Perjuangan adalah bentuk nyata sebuah persaingan, ujungnya hanya satu diantara dua pilihan: MENANG atau KALAH. Demikian juga dengan perjuangan membela demokrasi di negeri ini.
Dalam perjuangan berdemokrasi di negeri ini dimana saat ini rakyat mayoritas yang beragama Islam harus “tersudut” dalam satu barisan oposisi berhadapan dengan minoritas politisi yang duduk bergabung dalam barisan kekuasaan pemerintahan dan berperan sebagai satu rezim penguasa yang didukung bukan hanya kekuatan dan keuangan tapi juga, bahkan terutama, oleh kekuasaan dan kewenangan konstitusional.
Sementara pihak oposan hanya memiliki kekuatan dan keuangan yang terbatas, sebaliknya pihak rezim penguasa disamping memiliki kekuasaan dan kewenangan juga memiliki kekuatan dan keuangan yang tidak berbatas.
Di atas kertas, bisa diprediksi secara cepat pihak oposan akan kalah.
Kalau opposan di negeri ini kalah, hal aneh akan terjadi yaitu mayoritas penduduk Indonesia yang beragama Islam akan tertindas dan dalam hitungan relatif cepat. Negeri ini akan berubah baik secara ideologis, politis, ekonomi serta ketatanegaraan.
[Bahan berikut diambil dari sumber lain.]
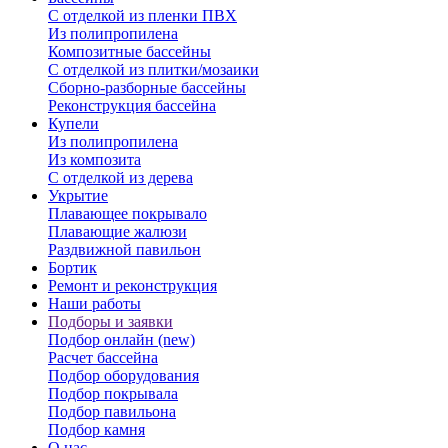
С отделкой из пленки ПВХ
Из полипропилена
Композитные бассейны
С отделкой из плитки/мозаики
Сборно-разборные бассейны
Реконструкция бассейна
Купели
Из полипропилена
Из композита
С отделкой из дерева
Укрытие
Плавающее покрывало
Плавающие жалюзи
Раздвижной павильон
Бортик
Ремонт и реконструкция
Наши работы
Подборы и заявки
Подбор онлайн (new)
Расчет бассейна
Подбор оборудования
Подбор покрывала
Подбор павильона
Подбор камня
О нас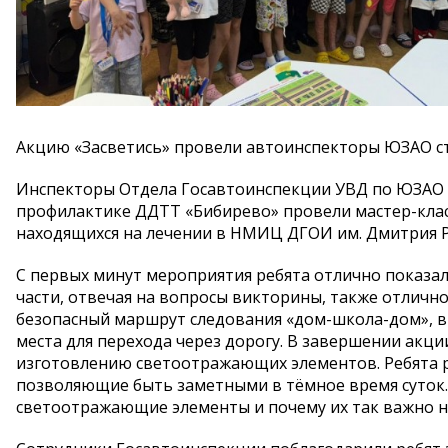
Акцию «Засветись» провели автоинспекторы ЮЗАО с
Инспекторы Отдела Госавтоинспекции УВД по ЮЗАО с
профилактике ДДТТ «Бибирево» провели мастер-кла
находящихся на лечении в НМИЦ ДГОИ им. Дмитрия Р
С первых минут мероприятия ребята отлично показал
части, отвечая на вопросы викторины, также отличн
безопасный маршрут следования «дом-школа-дом», в
места для перехода через дорогу. В завершении акц
изготовлению светоотражающих элементов. Ребята 
позволяющие быть заметными в тёмное время суток.
светоотражающие элементы и почему их так важно но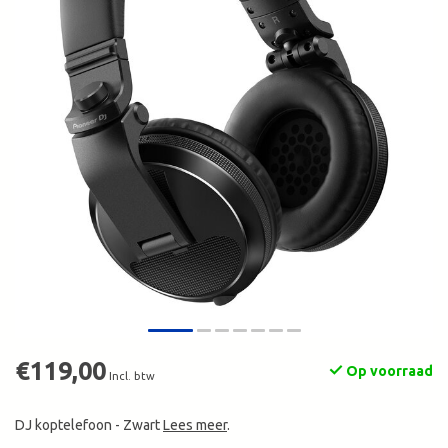
€119,00
Op voorraad
Incl. btw
DJ koptelefoon - Zwart
Lees meer
.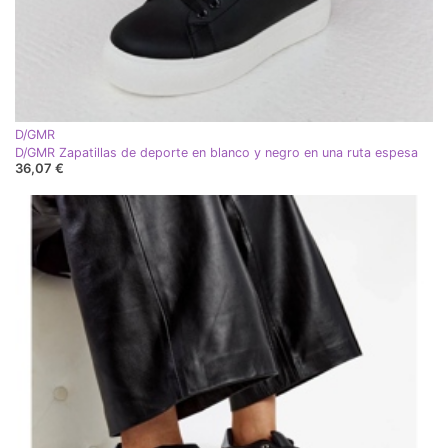
D/GMR
D/GMR Zapatillas de deporte en blanco y negro en una ruta espesa
36,07 €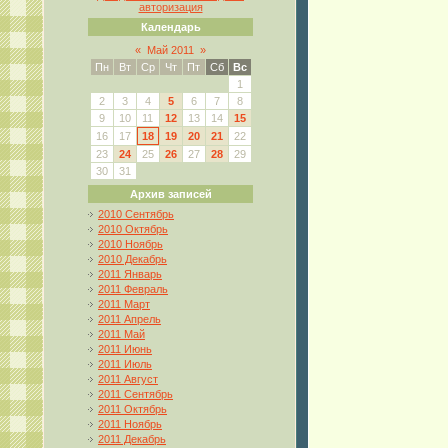
авторизация
Календарь
«
Май 2011
»
Пн
Вт
Ср
Чт
Пт
Сб
Вс
1
2
3
4
5
6
7
8
9
10
11
12
13
14
15
16
17
18
19
20
21
22
23
24
25
26
27
28
29
30
31
Архив записей
2010 Сентябрь
2010 Октябрь
2010 Ноябрь
2010 Декабрь
2011 Январь
2011 Февраль
2011 Март
2011 Апрель
2011 Май
2011 Июнь
2011 Июль
2011 Август
2011 Сентябрь
2011 Октябрь
2011 Ноябрь
2011 Декабрь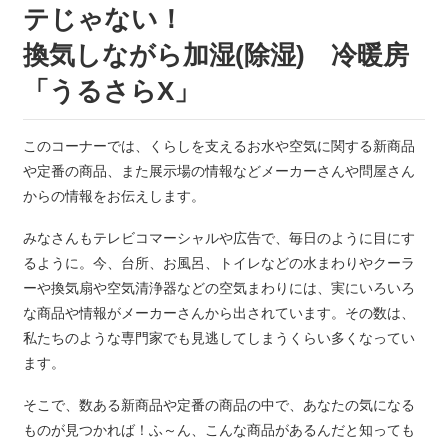
テじゃない！
換気しながら加湿(除湿) 冷暖房
「うるさらX」
このコーナーでは、くらしを支えるお水や空気に関する新商品
や定番の商品、また展示場の情報などメーカーさんや問屋さん
からの情報をお伝えします。
みなさんもテレビコマーシャルや広告で、毎日のように目にす
るように。今、台所、お風呂、トイレなどの水まわりやクーラ
ーや換気扇や空気清浄器などの空気まわりには、実にいろいろ
な商品や情報がメーカーさんから出されています。その数は、
私たちのような専門家でも見逃してしまうくらい多くなってい
ます。
そこで、数ある新商品や定番の商品の中で、あなたの気になる
ものが見つかれば！ふ～ん、こんな商品があるんだと知っても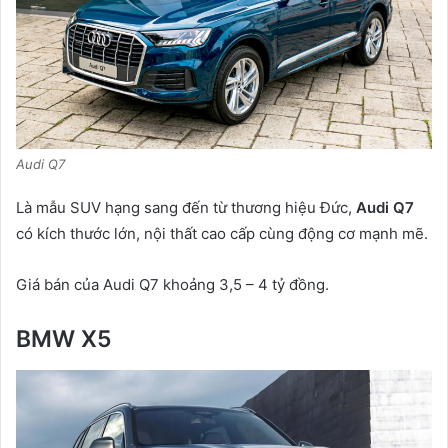
Audi Q7
Là mẫu SUV hạng sang đến từ thương hiệu Đức,
Audi Q7
có kích thước lớn, nội thất cao cấp cùng động cơ mạnh mẽ.
Giá bán của Audi Q7 khoảng 3,5 – 4 tỷ đồng.
BMW X5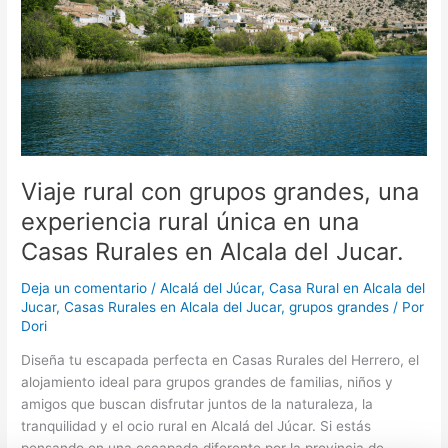
una
experiencia
rural
única
en
una
Casas
Rurales
en
Viaje rural con grupos grandes, una
Alcala
experiencia rural única en una
del
Casas Rurales en Alcala del Jucar.
Jucar.
Deja un comentario
/
Alcalá del Júcar
,
Casa Rural en Alcala del
Jucar
,
Casas Rurales en Alcala del Jucar
,
grupos grandes
/ Por
Dori
Diseña tu escapada perfecta en Casas Rurales del Herrero, el
alojamiento ideal para grupos grandes de familias, niños y
amigos que buscan disfrutar juntos de la naturaleza, la
tranquilidad y el ocio rural en Alcalá del Júcar. Si estás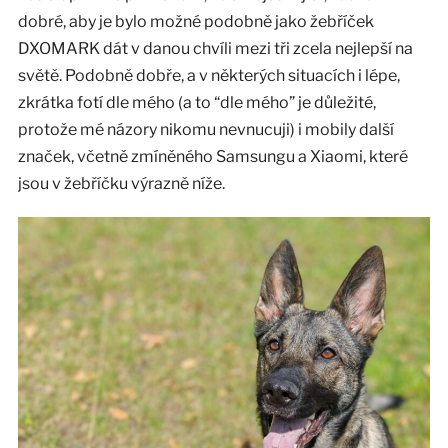
dobré, aby je bylo možné podobně jako žebříček
DXOMARK dát v danou chvíli mezi tři zcela nejlepší na
světě. Podobně dobře, a v některých situacích i lépe,
zkrátka fotí dle mého (a to “dle mého” je důležité,
protože mé názory nikomu nevnucuji) i mobily další
značek, včetně zmíněného Samsungu a Xiaomi, které
jsou v žebříčku výrazně níže.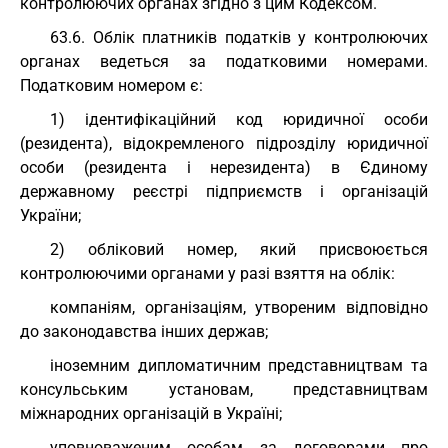
контролюючих органах згідно з цим Кодексом.
63.6. Облік платників податків у контролюючих
органах ведеться за податковими номерами.
Податковим номером є:
1) ідентифікаційний код юридичної особи
(резидента), відокремленого підрозділу юридичної
особи (резидента і нерезидента) в Єдиному
державному реєстрі підприємств і організацій
України;
2) обліковий номер, який присвоюється
контролюючими органами у разі взяття на облік:
компаніям, організаціям, утвореним відповідно
до законодавства інших держав;
іноземним дипломатичним представництвам та
консульським установам, представництвам
міжнародних організацій в Україні;
уповноваженим особам за договорами про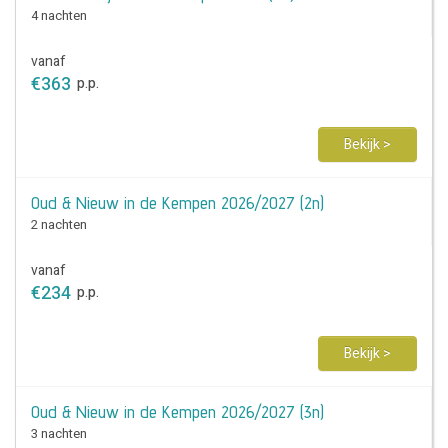
4 nachten
vanaf
€
363
p.p.
Bekijk >
Oud & Nieuw in de Kempen 2026/2027 (2n)
2 nachten
vanaf
€
234
p.p.
Bekijk >
Oud & Nieuw in de Kempen 2026/2027 (3n)
3 nachten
Negeri ini tidak lagi akan memegang Pancasila sebagai dasar falsafah hidup berbangsa serta bernegara dan Undang Undang Dasar (UUD) 1945 yang sejatinya dibuat sebagai pengejawantahan semua gagasan Para Pendiri Negara ini untuk memakmurkan rakyatnya serta memberikan peran kepada negara di dalam kehidupan dunia internasional, akan berubah menjadi negara komunis yang berorientasi ke China.
Apabila oposan yang notabene merupakan keseluruhan masyarakat lokal tapi mayoritas penduduk beragama Islam, negeri ini akan berubah posisinya menjadi “mayoritas” yang tertindas.
Bisa diprediksi bahwa roda pemerintahan negeri ini selalu diancam instabilitas. Akibatnya, secara spesifik, yang sekarang ini namanya oposan akan habis dan dihabisi.
Kalau oposan menang, sejatinya, akan terjadi re-formasi total. Keberhasilan aksi masa dan/atau impeachment harusnya diikuti dengan Darurat Militer.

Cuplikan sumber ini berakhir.